Artikel 6, eerste lid, van de Wet WIA
De beoordeling of iemand volledig en duurzaam arbeidsongeschikt of gedeeltelijk arbeidsgeschikt is, wordt gebaseerd op een verzekeringsgeneeskundig en een arbeidskundig onderzoek.
Artikel 25 van de Wet WIA
[…]
9. Indien bij de behandeling van de aanvraag, bedoeld in artikel 64 en de beoordeling, bedoeld in artikel 65 blijkt dat de werkgever zonder deugdelijke grond zijn verplichtingen op grond van het eerste, tweede, derde, vierde of vijfde lid dan wel de krachtens het zevende lid gestelde regels niet of niet volledig nakomt of onvoldoende reïntegratie-inspanningen heeft verricht, verlengt het UWV het tijdvak gedurende welke de verzekerde jegens die werkgever recht heeft op loon op grond van artikel 629 van Boek 7 van het Burgerlijk Wetboek dan wel aanspraak op bezoldiging op grond van artikel 76a, eerste lid, van de Ziektewet, opdat de werkgever zijn tekortkoming ten aanzien van de bedoelde verplichtingen of reïntegratie-inspanningen kan herstellen. De verlenging bedoeld in de eerste zin, is ten hoogste 52 weken. Indien op het moment van verlenging van het tijdvak, bedoeld in de eerste zin, recht bestaat op verlof op grond van artikel 3:1, van de Wet arbeid en zorg, vangt het verlengde tijdvak aan met ingang van de dag waarop dat verlof eindigt. Indien tijdens het verlengde tijdvak, bedoeld in de eerste zin, recht ontstaat op verlof als bedoeld in de derde zin, wordt het tijdvak onderbroken voor de duur van dat verlof.

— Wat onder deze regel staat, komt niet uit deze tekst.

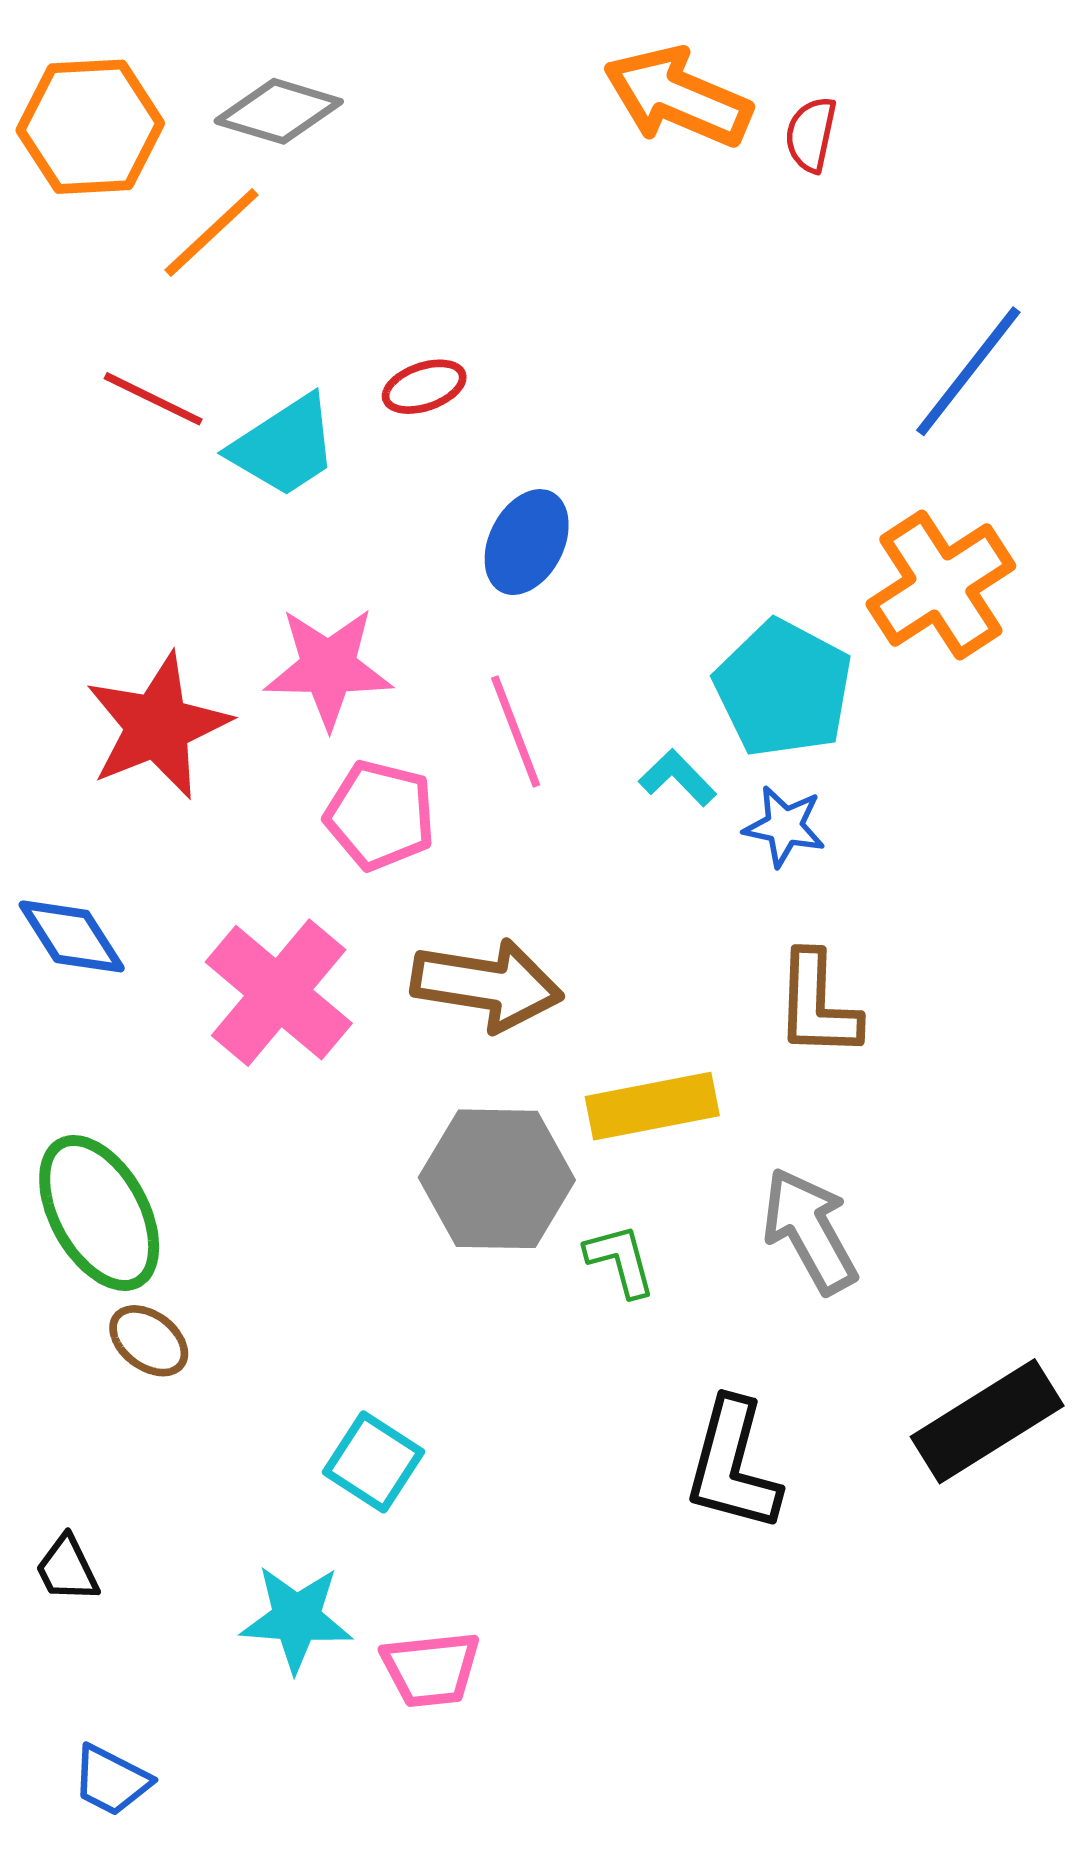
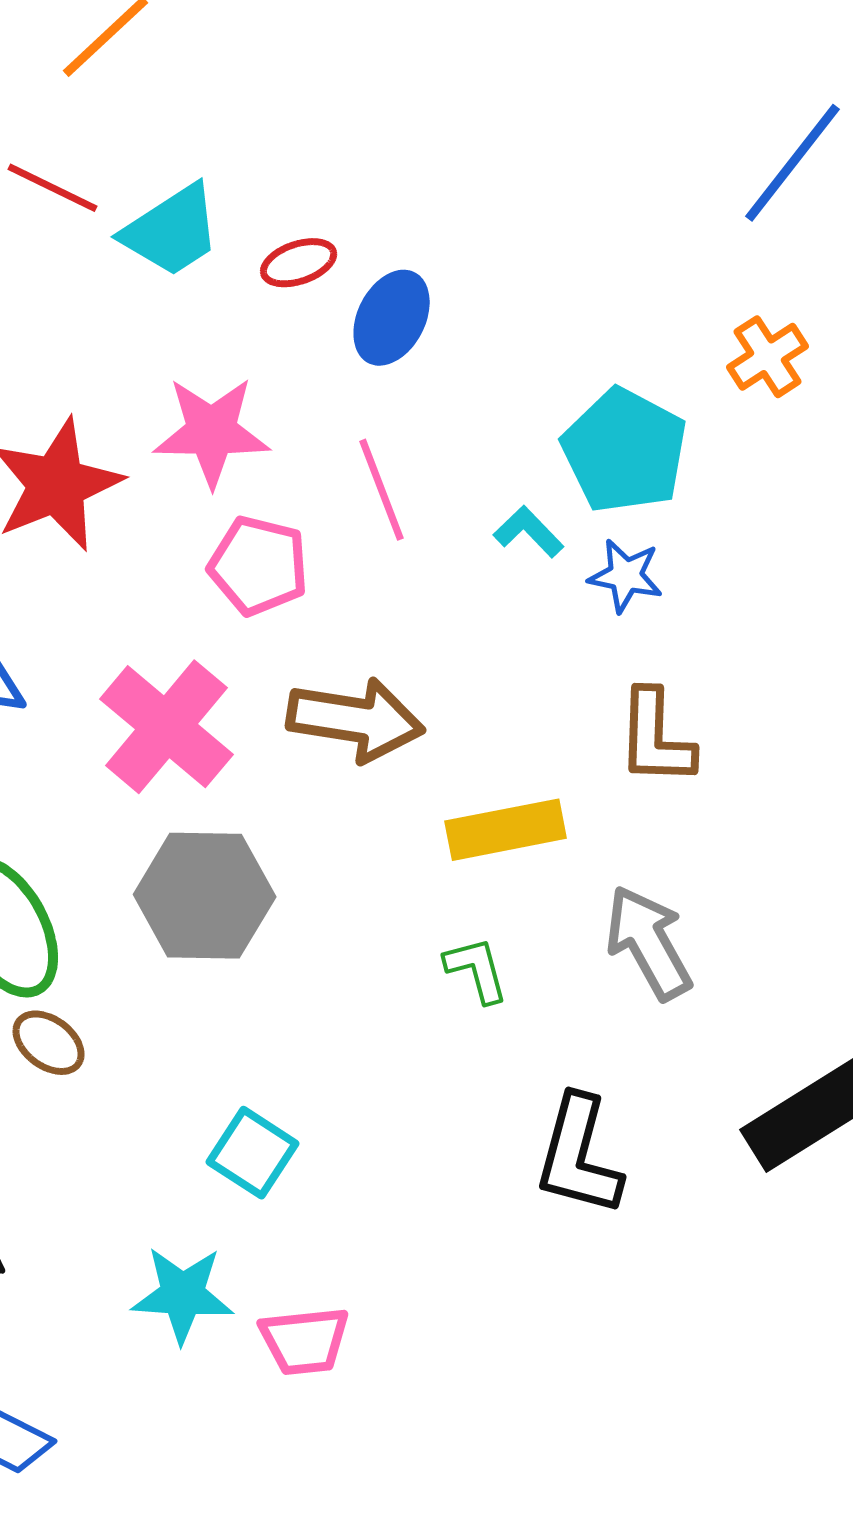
red ellipse: (424, 387) -> (299, 263), moved
orange cross: (941, 585) -> (768, 357), size x0.6
gray hexagon: (497, 1179) -> (205, 896), moved

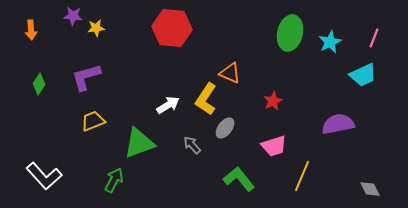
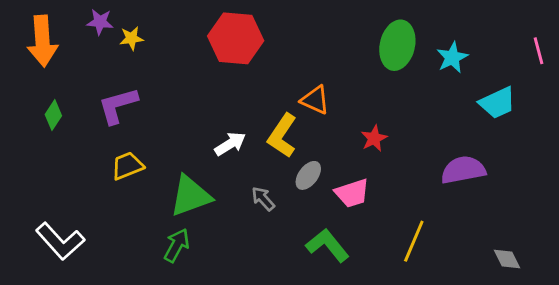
orange arrow: (31, 30) -> (42, 41), size x1.8
pink line: (374, 38) -> (539, 51), moved, turned -36
pink trapezoid: (274, 146) -> (352, 193), moved
green arrow: (114, 180) -> (177, 245), moved

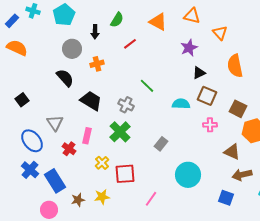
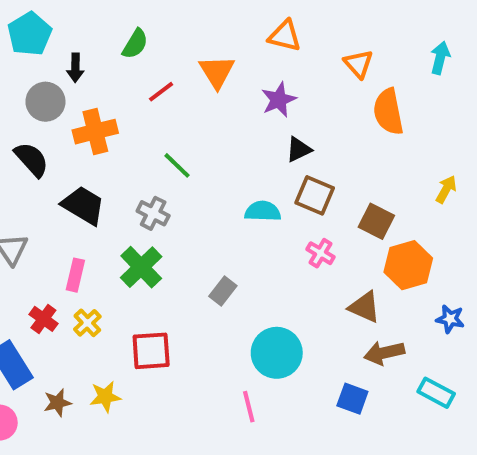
orange triangle: (158, 22) -> (217, 72), moved, turned 30
black arrow: (95, 32) -> (75, 68), moved
orange triangle: (220, 33) -> (358, 64), moved
orange cross: (97, 64) -> (95, 132), size x1.5
orange semicircle: (235, 66) -> (388, 112), moved
green line: (147, 86) -> (177, 165), moved
pink cross: (210, 125) -> (321, 253), turned 32
red cross: (69, 149) -> (43, 319), moved
yellow cross: (102, 163) -> (87, 323), moved
pink line: (151, 199) -> (249, 407), moved, turned -49

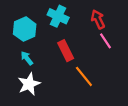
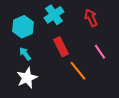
cyan cross: (58, 16) -> (54, 15), turned 30
pink line: (105, 41) -> (100, 52), moved

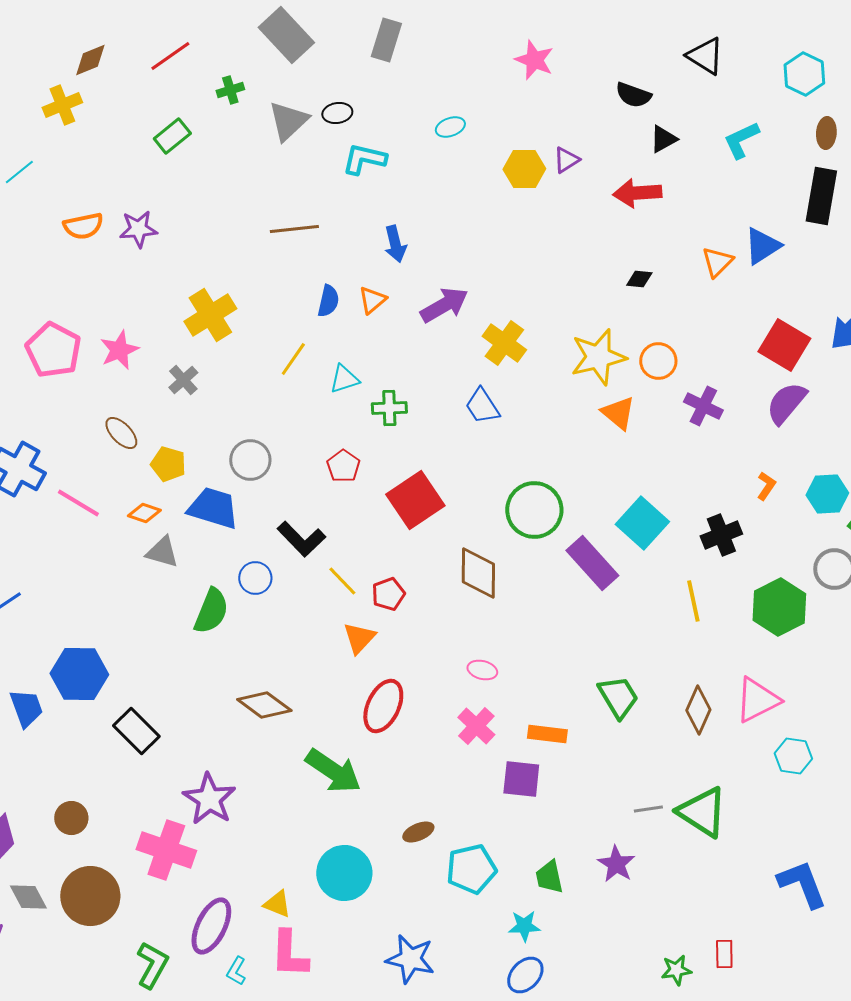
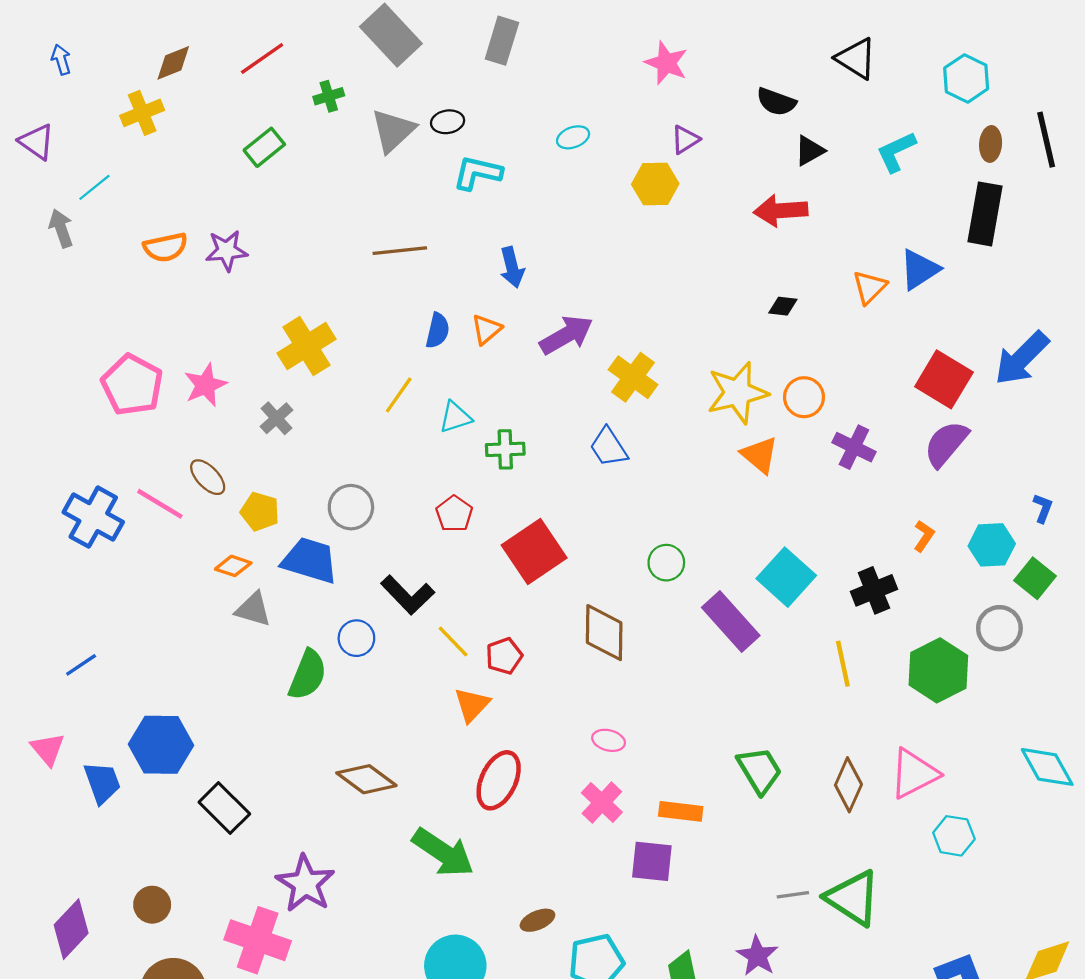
purple triangle: (566, 160) -> (685, 140), moved
pink line: (78, 503) -> (160, 504), moved
green circle: (534, 510) -> (666, 563), size x0.6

10. Het UWV geeft de beschikking omtrent de toepassing van het negende lid uiterlijk zes weken voor de afloop van de wachttijd, bedoeld in artikel 23, of indien toepassing is gegeven aan artikel 24 voor de afloop van het verlengde tijdvak, indien de aanvraag, bedoeld in artikel 64, tijdig is gedaan. Indien de aanvraag, bedoeld in artikel 64, niet tijdig is gedaan, wordt de in de vorige zin bedoelde beschikking uiterlijk zes weken voor de afloop van het tijdvak, bedoeld in artikel 629 lid 11, onderdeel a, van Boek 7 van het Burgerlijk Wetboek, gegeven dan wel van het tijdvak, bedoeld in artikel 76a, zesde lid, onderdeel a, van de Ziektewet. 9.
11. Verlenging van het tijdvak als bedoeld in het negende lid vindt niet plaats indien het UWV de beschikking omtrent de toepassing van het negende lid niet geeft voor de afloop van de wachttijd, bedoeld in artikel 23, of indien toepassing is gegeven aan artikel 24 van deze wet dan wel aan het artikel 629 lid 11, onderdeel a, van Boek 7 van het Burgerlijk Wetboek, of artikel 76a, zesde lid, onderdeel a, van de Ziektewet, voor afloop van het verlengde tijdvak.
Artikel 65 van de Wet WIA
De aanvraag voor een uitkering op grond van deze wet gaat vergezeld van een
re-integratieverslag als bedoeld in artikel 25, derde lid. De eerste zin is niet van toepassing voor zover artikel 26, eerste lid, toepassing vindt. Het UWV beoordeelt of de werkgever […] in redelijkheid hebben kunnen komen tot de reïntegratie-inspanningen, die zijn verricht.